Take each line of the records below that contains the string "Cube" and copy it.

── INPUT FOR THIS TASK

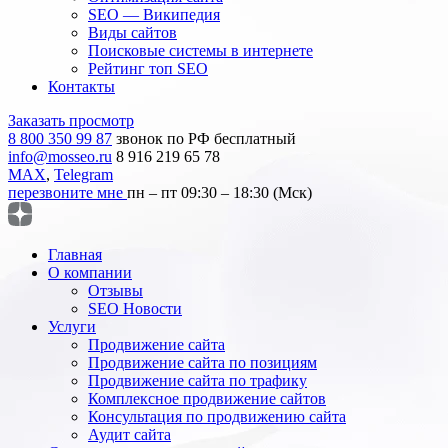
SEO — Википедия
Виды сайтов
Поисковые системы в интернете
Рейтинг топ SEO
Контакты
Заказать просмотр
8 800 350 99 87
звонок по РФ бесплатный
info@mosseo.ru
8 916 219 65 78
MAX
,
Telegram
перезвоните мне
пн – пт 09:30 – 18:30 (Мск)
Главная
О компании
Отзывы
SEO Новости
Услуги
Продвижение сайта
Продвижение сайта по позициям
Продвижение сайта по трафику
Комплексное продвижение сайтов
Консультация по продвижению сайта
Аудит сайта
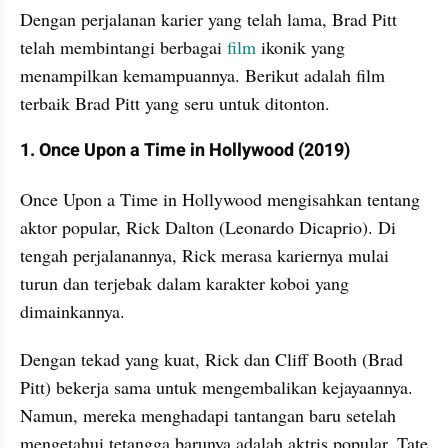
Dengan perjalanan karier yang telah lama, Brad Pitt 
telah membintangi berbagai 
film
 ikonik yang 
menampilkan kemampuannya. Berikut adalah film 
terbaik Brad Pitt yang seru untuk ditonton.
1. Once Upon a Time in Hollywood (2019)
Once Upon a Time in Hollywood mengisahkan tentang 
aktor popular, Rick Dalton (Leonardo Dicaprio). Di 
tengah perjalanannya, Rick merasa kariernya mulai 
turun dan terjebak dalam karakter koboi yang 
dimainkannya.
Dengan tekad yang kuat, Rick dan Cliff Booth (Brad 
Pitt) bekerja sama untuk mengembalikan kejayaannya. 
Namun, mereka menghadapi tantangan baru setelah 
mengetahui tetangga barunya adalah aktris popular, Tate 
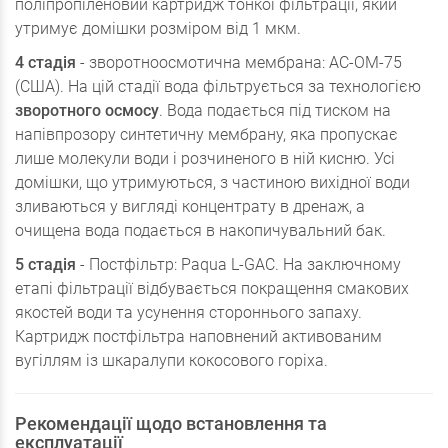
поліпропіленовий картридж тонкої фільтрації, який
утримує домішки розміром від 1 мкм.
4 стадія
-
зворотноосмотична мембрана: AC-OM-75
(США)
. На цій стадії вода фільтрується за технологією
зворотного осмосу
. Вода подається під тиском на
напівпрозору синтетичну мембрану, яка пропускає
лише молекули води і розчиненого в ній кисню. Усі
домішки, що утримуються, з частиною вихідної води
зливаються у вигляді концентрату в дренаж, а
очищена вода подається в накопичувальний бак.
5 стадія
-
Постфільтр: Paqua L-GAC
. На заключному
етапі фільтрації відбувається покращення смакових
якостей води та усунення стороннього запаху.
Картридж постфільтра наповнений активованим
вугіллям із шкаралупи кокосового горіха.
Рекомендації щодо встановлення та
експлуатації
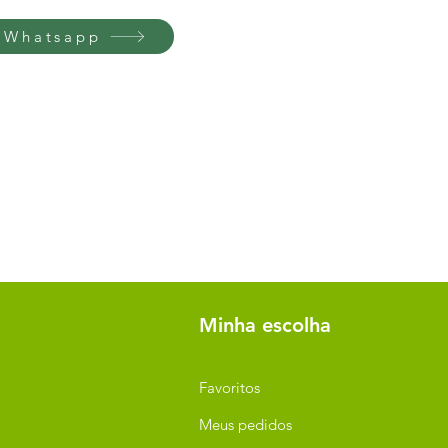
 Whatsapp
Minha escolha
Favoritos
Meus pedidos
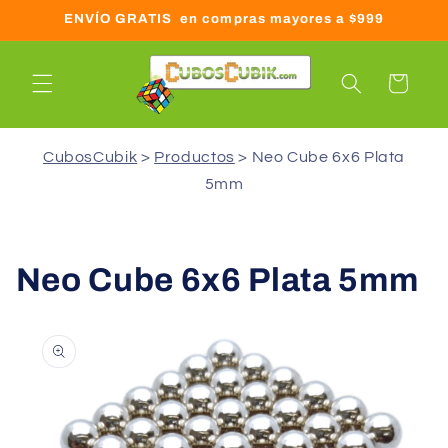
Ir
ENVÍO GRATIS en compras mayores a $999
directamente
al contenido
Carrito
CubosCubik
Productos
Neo Cube 6x6 Plata
5mm
Neo Cube 6x6 Plata 5mm
Ir
directamente
a la
información
del producto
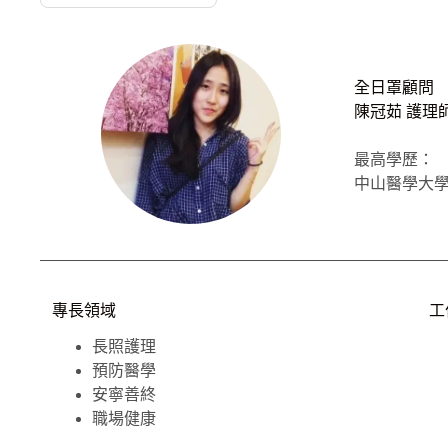
全日罩顧問
陳冠茹 護理
最高學歷：
中山醫學大學
專長領域
工
長照護理
預防醫學
安寧善終
職場健康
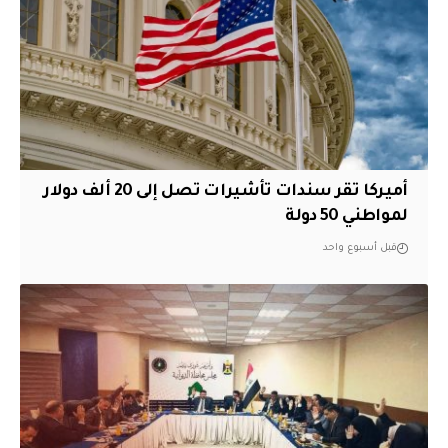
أميركا تقر سندات تأشيرات تصل إلى 20 ألف دولار
لمواطني 50 دولة
قبل أسبوع واحد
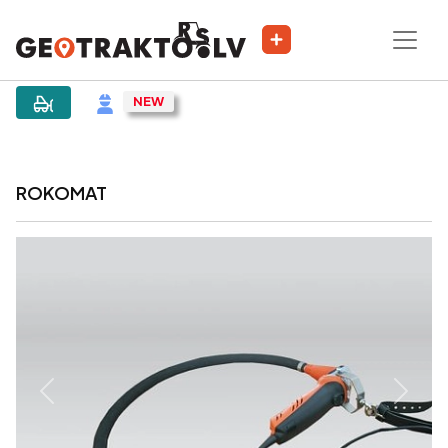
|
Объявление
ROKOMAT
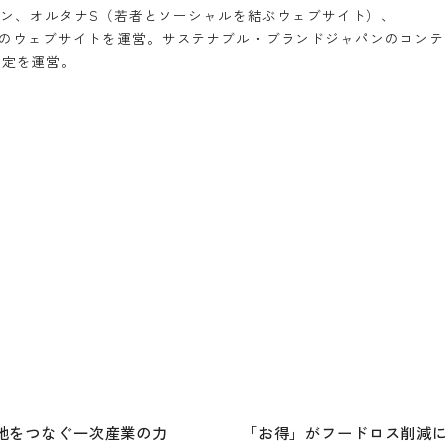
ン、オルタナS（若者とソーシャルを結ぶウェブサイト）、
）などのウェブサイトを運営。サステナブル・ブランドジャパンのコンテ
検定を運営。
地をつなぐ一次産業の力
「お得」がフードロス削減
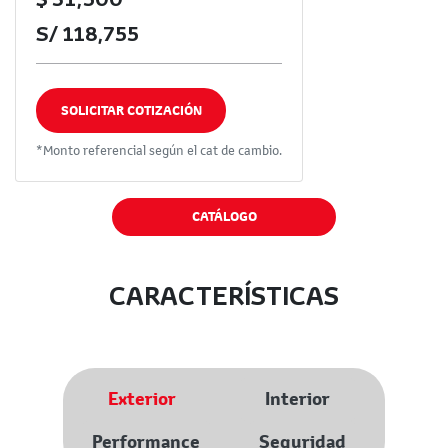
S/ 118,755
SOLICITAR COTIZACIÓN
*Monto referencial según el cat de cambio.
CATÁLOGO
CARACTERÍSTICAS
Exterior
Interior
Performance
Seguridad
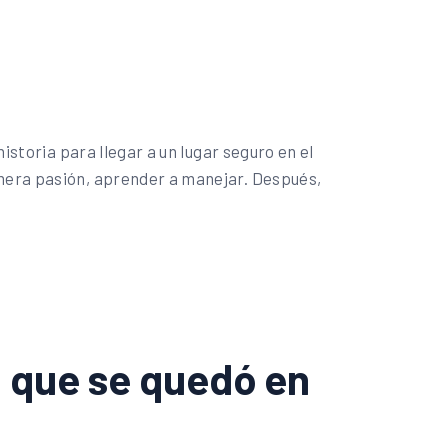
istoria para llegar a un lugar seguro en el
imera pasión, aprender a manejar. Después,
n que se quedó en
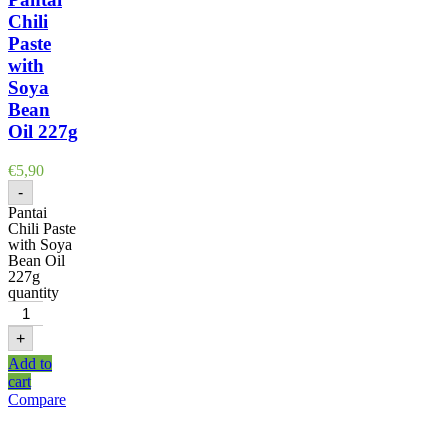
Chili
Paste
with
Soya
Bean
Oil 227g
€
5,90
-
Pantai
Chili Paste
with Soya
Bean Oil
227g
quantity
+
Add to
cart
Compare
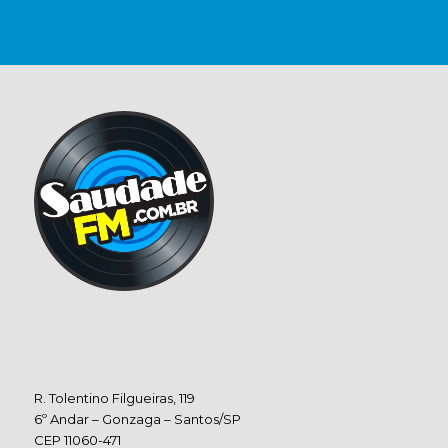
R. Tolentino Filgueiras, 119
6º Andar – Gonzaga – Santos/SP
CEP 11060-471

────

SOLUTION TO THIS PROBLEM —
Neo Cube 6x6 Plata
Neo Cube 6x6 Plata 5mm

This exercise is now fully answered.